I hope he doesn’t expect meat sauce,” the Sicilian said. “Times are hard.”

“What are we going to do?”

“What can we do but wait?”

The Sicilian parked the Fiat beside the flaking trunk of a plane tree. “I suggest,” he said to the younger man, “that you take a stroll. Two men waiting in a car are always suspicious. Believe me, I know.”

* * *

Dietrich didn’t order pasta. He didn’t seem to have the same stomach for food these days. He ordered a bottle of Peroni beer, put his feet on the chair opposite and tried to relax. But it was difficult. There was too much on his mind, not the least of which was his audience with the Pope.

Dietrich had determined not to be overawed. After all he had but one God — Hitler. And Hitler had responded to his worship to the extent of admonishing Heinrich Himmler Reichsführer of the SS: “Dietrich is master in his own house which, I would remind you, is mine.”

Dietrich had anticipated a measure of servility from the Pope. After all, The Holy See was in peril: the German 3rd Panzergrenadier Division lurked threateningly outside Rome and Hitler was reported to have stated: “I’ll go right into The Vatican. Do you think The Vatican embarrasses me?”

Certainly not. Nor would Pius XII embarrass Sepp Dietrich.

And yet when he entered the audience chamber and saw the Pope in his white and gold robe seated on a throne on a small platform, he had immediately felt intimidated. It was all stage management, he told himself. All the old tricks of assertion — the enforced wait outside the chamber, the dominant positioning of the throne, the lighting.

But it was more. Dietrich found himself not only in the presence of the Pontiff but of a consummate diplomat who, speaking fluent German — he had been Papal Nuncio in Germany for many years — committed himself with gentle authority to absolutely nothing.

But, Dietrich comforted himself as the cool beer coursed down his throat, I did make my point. Perhaps I didn’t extract a promise but my request was not denied.

He ordered another beer from the waiter who was probably a deserter or a conscientious objector. God, how he loathed Italians.

This time he gulped the beer. Attacked it in the way he satisfied all his appetites. But, when all the beer was gone, he finally acknowledged the root of his unease which he had been concealing from himself ever since he had left The Vatican: for the first time in his life he had admitted the possibility of ultimate defeat; for the first time in his life he had admitted the fallibility of the Führer. And to the leader of the Catholic Church!

Sepp Dietrich flung some money onto the table, swung his legs off the chair and strode across the road to the Mercedes.

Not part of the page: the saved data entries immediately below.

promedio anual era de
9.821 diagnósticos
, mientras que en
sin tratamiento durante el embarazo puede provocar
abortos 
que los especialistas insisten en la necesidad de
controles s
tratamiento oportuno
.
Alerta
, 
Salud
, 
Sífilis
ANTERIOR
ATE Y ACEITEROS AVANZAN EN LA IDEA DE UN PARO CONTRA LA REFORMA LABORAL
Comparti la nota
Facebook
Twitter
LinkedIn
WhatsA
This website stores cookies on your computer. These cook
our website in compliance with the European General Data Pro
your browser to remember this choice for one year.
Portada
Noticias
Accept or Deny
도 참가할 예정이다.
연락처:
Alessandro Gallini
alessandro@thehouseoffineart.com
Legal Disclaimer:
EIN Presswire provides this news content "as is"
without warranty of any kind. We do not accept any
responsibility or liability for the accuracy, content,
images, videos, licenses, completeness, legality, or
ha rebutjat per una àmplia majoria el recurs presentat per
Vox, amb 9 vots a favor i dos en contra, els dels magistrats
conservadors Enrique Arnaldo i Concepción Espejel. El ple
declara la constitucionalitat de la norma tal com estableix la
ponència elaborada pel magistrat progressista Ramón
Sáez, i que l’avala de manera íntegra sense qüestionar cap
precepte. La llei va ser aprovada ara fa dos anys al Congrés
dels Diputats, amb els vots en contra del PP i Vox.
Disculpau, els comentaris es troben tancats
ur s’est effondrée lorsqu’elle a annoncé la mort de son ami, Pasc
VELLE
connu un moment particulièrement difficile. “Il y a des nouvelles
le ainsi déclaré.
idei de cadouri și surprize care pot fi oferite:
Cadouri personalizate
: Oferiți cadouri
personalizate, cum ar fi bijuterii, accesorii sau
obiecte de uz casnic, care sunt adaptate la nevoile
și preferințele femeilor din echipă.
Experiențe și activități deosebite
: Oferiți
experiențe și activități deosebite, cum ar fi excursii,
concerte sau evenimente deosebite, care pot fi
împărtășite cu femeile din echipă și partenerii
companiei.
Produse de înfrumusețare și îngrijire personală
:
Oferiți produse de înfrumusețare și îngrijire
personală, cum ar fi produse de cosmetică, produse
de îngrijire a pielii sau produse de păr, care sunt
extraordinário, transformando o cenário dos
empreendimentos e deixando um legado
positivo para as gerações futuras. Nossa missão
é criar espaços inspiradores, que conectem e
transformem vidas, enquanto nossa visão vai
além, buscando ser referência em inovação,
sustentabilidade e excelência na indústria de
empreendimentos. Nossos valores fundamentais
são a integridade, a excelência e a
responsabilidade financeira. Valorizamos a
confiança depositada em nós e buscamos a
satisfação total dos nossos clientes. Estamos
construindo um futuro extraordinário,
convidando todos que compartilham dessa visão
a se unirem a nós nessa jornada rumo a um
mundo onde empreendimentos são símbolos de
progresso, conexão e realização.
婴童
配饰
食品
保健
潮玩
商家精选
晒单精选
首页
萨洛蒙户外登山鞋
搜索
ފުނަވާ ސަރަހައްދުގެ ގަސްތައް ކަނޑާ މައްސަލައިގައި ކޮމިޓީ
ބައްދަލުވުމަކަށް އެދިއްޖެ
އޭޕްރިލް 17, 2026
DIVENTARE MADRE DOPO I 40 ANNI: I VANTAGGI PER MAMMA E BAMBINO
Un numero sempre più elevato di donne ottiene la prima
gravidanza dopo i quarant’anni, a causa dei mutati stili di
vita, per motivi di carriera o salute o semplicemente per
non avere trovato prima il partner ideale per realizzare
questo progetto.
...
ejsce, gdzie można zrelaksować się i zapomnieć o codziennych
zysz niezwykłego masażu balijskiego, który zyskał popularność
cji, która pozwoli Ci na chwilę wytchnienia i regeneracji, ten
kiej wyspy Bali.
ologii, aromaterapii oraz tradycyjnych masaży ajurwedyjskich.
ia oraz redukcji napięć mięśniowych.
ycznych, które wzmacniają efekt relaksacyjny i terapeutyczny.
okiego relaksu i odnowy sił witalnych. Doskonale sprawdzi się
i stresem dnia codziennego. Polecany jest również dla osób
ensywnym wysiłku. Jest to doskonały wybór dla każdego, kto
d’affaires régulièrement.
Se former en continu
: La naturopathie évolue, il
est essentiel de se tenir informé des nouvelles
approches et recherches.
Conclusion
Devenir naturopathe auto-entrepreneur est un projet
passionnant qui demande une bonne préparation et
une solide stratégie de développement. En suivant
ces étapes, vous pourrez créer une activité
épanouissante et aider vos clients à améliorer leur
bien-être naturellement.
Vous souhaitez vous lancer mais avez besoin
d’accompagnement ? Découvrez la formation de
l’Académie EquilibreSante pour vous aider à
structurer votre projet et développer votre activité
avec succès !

To the driver he snapped: “Now take me to this other crow.”

* * *

The grey Fiat beat the Mercedes by thirty-eight seconds to the Vicolo della Pace where, at No. 20, visitors were admitted to S. Maria dell’ Anima.

The young man who had rejoined the Sicilian dashed into a doorway and spoke urgently to a partisan named Angelo Peruzzi, who was waiting with the German stick-grenade hidden in a worn leather brief-case.

Peruzzi nodded, gesturing impatiently to the young man to get out of the way, and slipped the leather tongue of the briefcase. He slid one hand into the briefcase and grasped the hollow wooden handle of the grenade. An observer might have assumed that he was fingering a Bible because he was dressed as that most inconspicuous of Roman inhabitants — a priest.

He walked swiftly up the cobbled side-street, arriving outside No. 20 just twenty seconds before the black Mercedes arrived.

And then the course of Italian history, of world history, might have been changed if it had not been for a beautiful Jewish girl named Maria Reubeni.